The BusinessWeek cover story this week is all about adjustable-rate mortgages, and the trouble in store for people whose homes are financed with them:
The option adjustable rate mortgage (ARM) might be the riskiest and most complicated home loan product ever created. With its temptingly low minimum payments, the option ARM brought a whole new group of buyers into the housing market, extending the boom longer than it could have otherwise lasted, especially in the hottest markets. Suddenly, almost anyone could afford a home — or so they thought. The option ARM’s low payments are only temporary. And the less a borrower chooses to pay now, the more is tacked onto the balance.
The bill is coming due. Many of the option ARMs taken out in 2004 and 2005 are resetting at much higher payment schedules — often to the astonishment of people who thought the low installments were fixed for at least five years. And because home prices have leveled off, borrowers can’t count on rising equity to bail them out. What’s more, steep penalties prevent them from refinancing. The most diligent home buyers asked enough questions to know that option ARMs can be fraught with risk. But others, caught up in real estate mania, ignored or failed to appreciate the risk.
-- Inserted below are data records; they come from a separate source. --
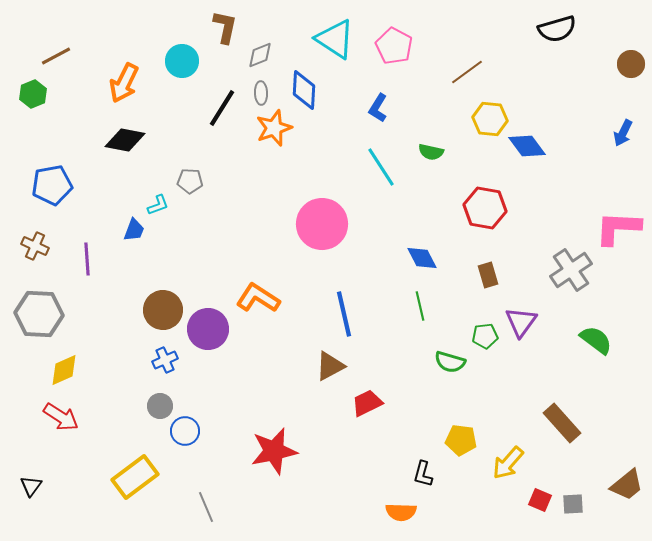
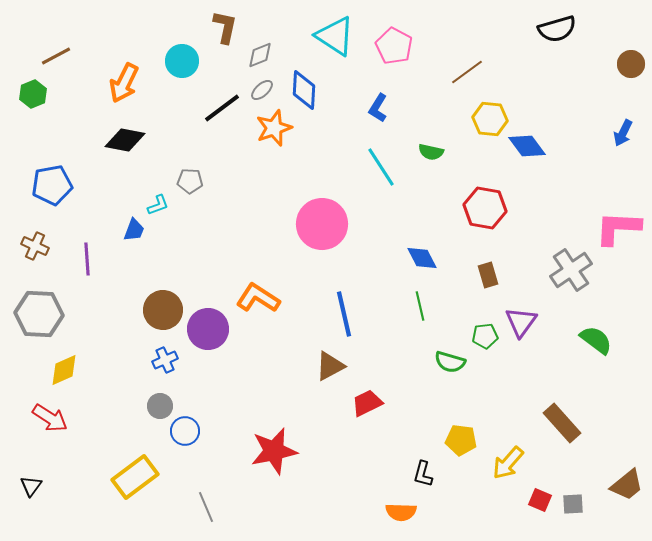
cyan triangle at (335, 39): moved 3 px up
gray ellipse at (261, 93): moved 1 px right, 3 px up; rotated 50 degrees clockwise
black line at (222, 108): rotated 21 degrees clockwise
red arrow at (61, 417): moved 11 px left, 1 px down
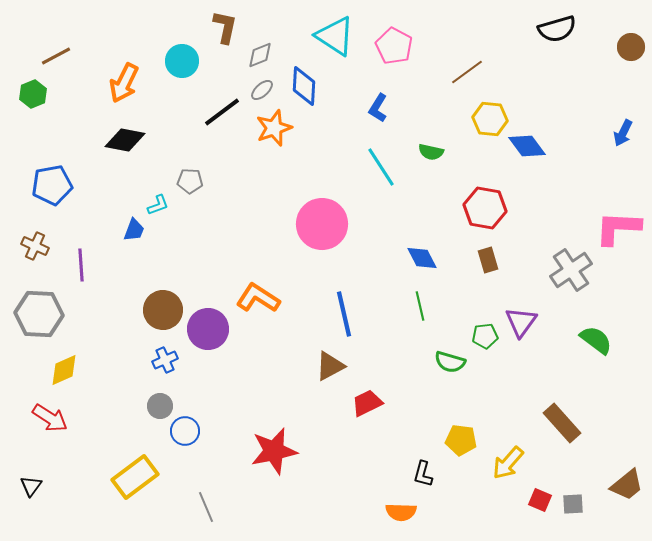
brown circle at (631, 64): moved 17 px up
blue diamond at (304, 90): moved 4 px up
black line at (222, 108): moved 4 px down
purple line at (87, 259): moved 6 px left, 6 px down
brown rectangle at (488, 275): moved 15 px up
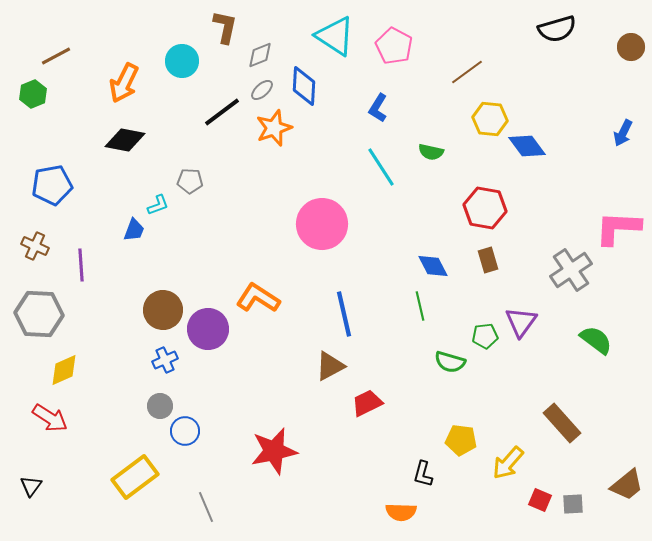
blue diamond at (422, 258): moved 11 px right, 8 px down
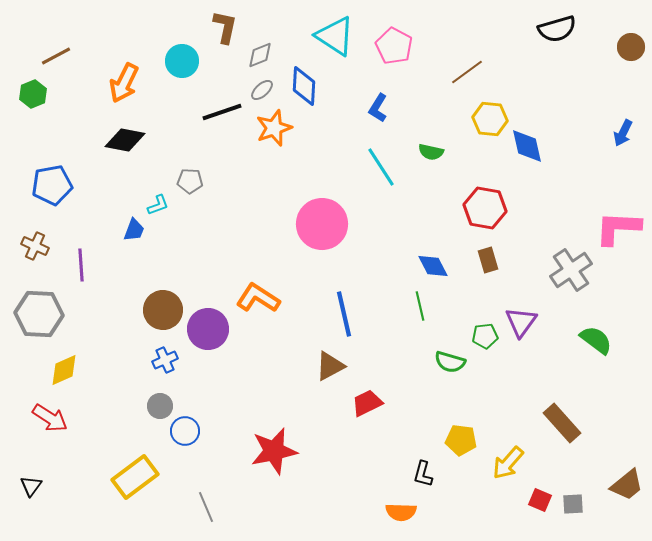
black line at (222, 112): rotated 18 degrees clockwise
blue diamond at (527, 146): rotated 24 degrees clockwise
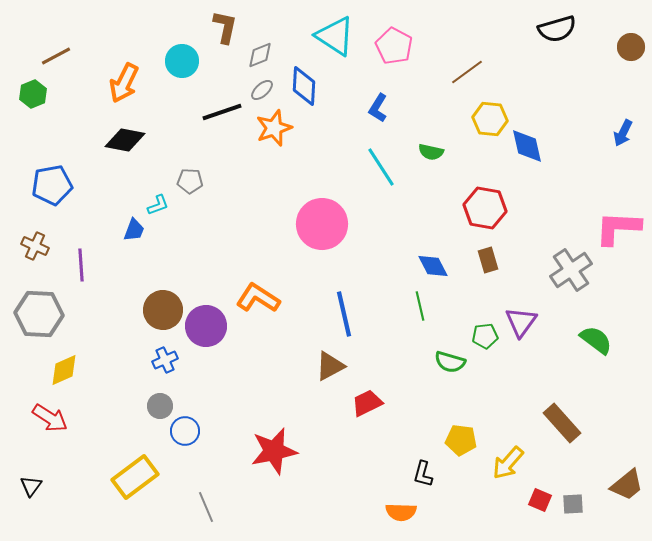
purple circle at (208, 329): moved 2 px left, 3 px up
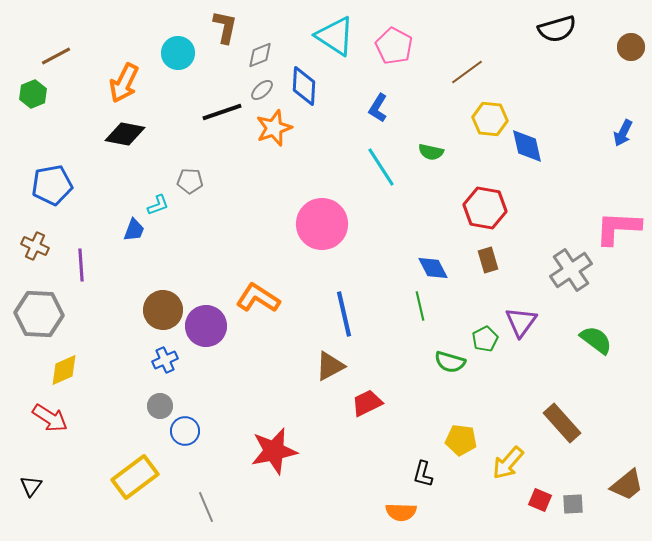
cyan circle at (182, 61): moved 4 px left, 8 px up
black diamond at (125, 140): moved 6 px up
blue diamond at (433, 266): moved 2 px down
green pentagon at (485, 336): moved 3 px down; rotated 20 degrees counterclockwise
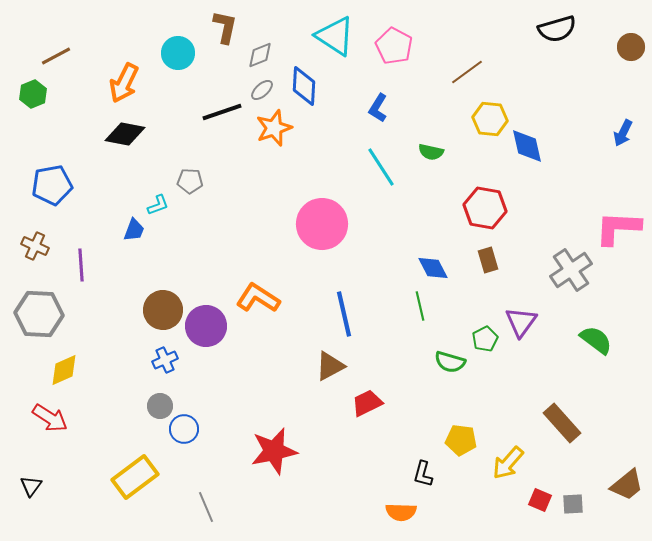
blue circle at (185, 431): moved 1 px left, 2 px up
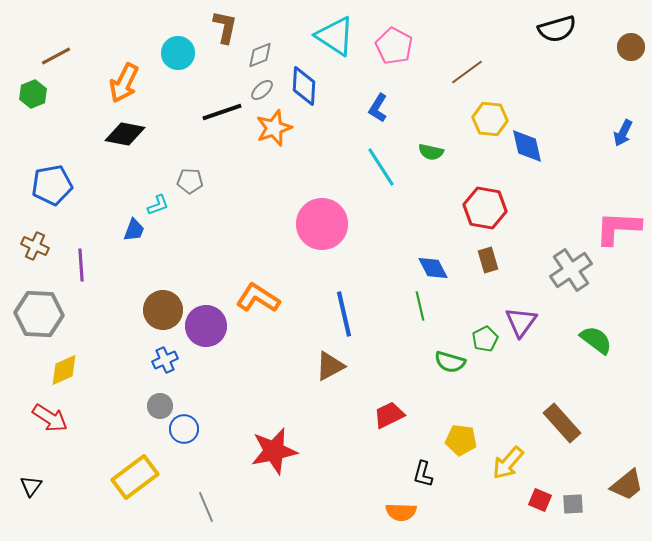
red trapezoid at (367, 403): moved 22 px right, 12 px down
Of course, with the real estate boom like the Internet boom before it, the very same magazines proclaiming gloom and doom today were touting easy riches and inevitable growth just a couple of years ago. The article is worth reading, but remember when you read it that the stories magazines put on the cover are the ones they know will sell copies, and like terrorism and stars’ love lives, encroaching economic doom sells.
(One of the things I’ve had the most trouble with in desiging Wesabe is how to resist manias. The Internet is great at pulling out “The Wisdom of Crowds” and figuring out what a consensus of people believe to be true. Manias, however, are by definition very widely-believed but short-lived. The stock market hammered Warren Buffett when he opted out of Internet stocks in 1998-99, but then lauded him in 2001 when the bubble had burst and he was still standing. Can you make an Internet application that would help people have that long-term view? I’m still not sure.)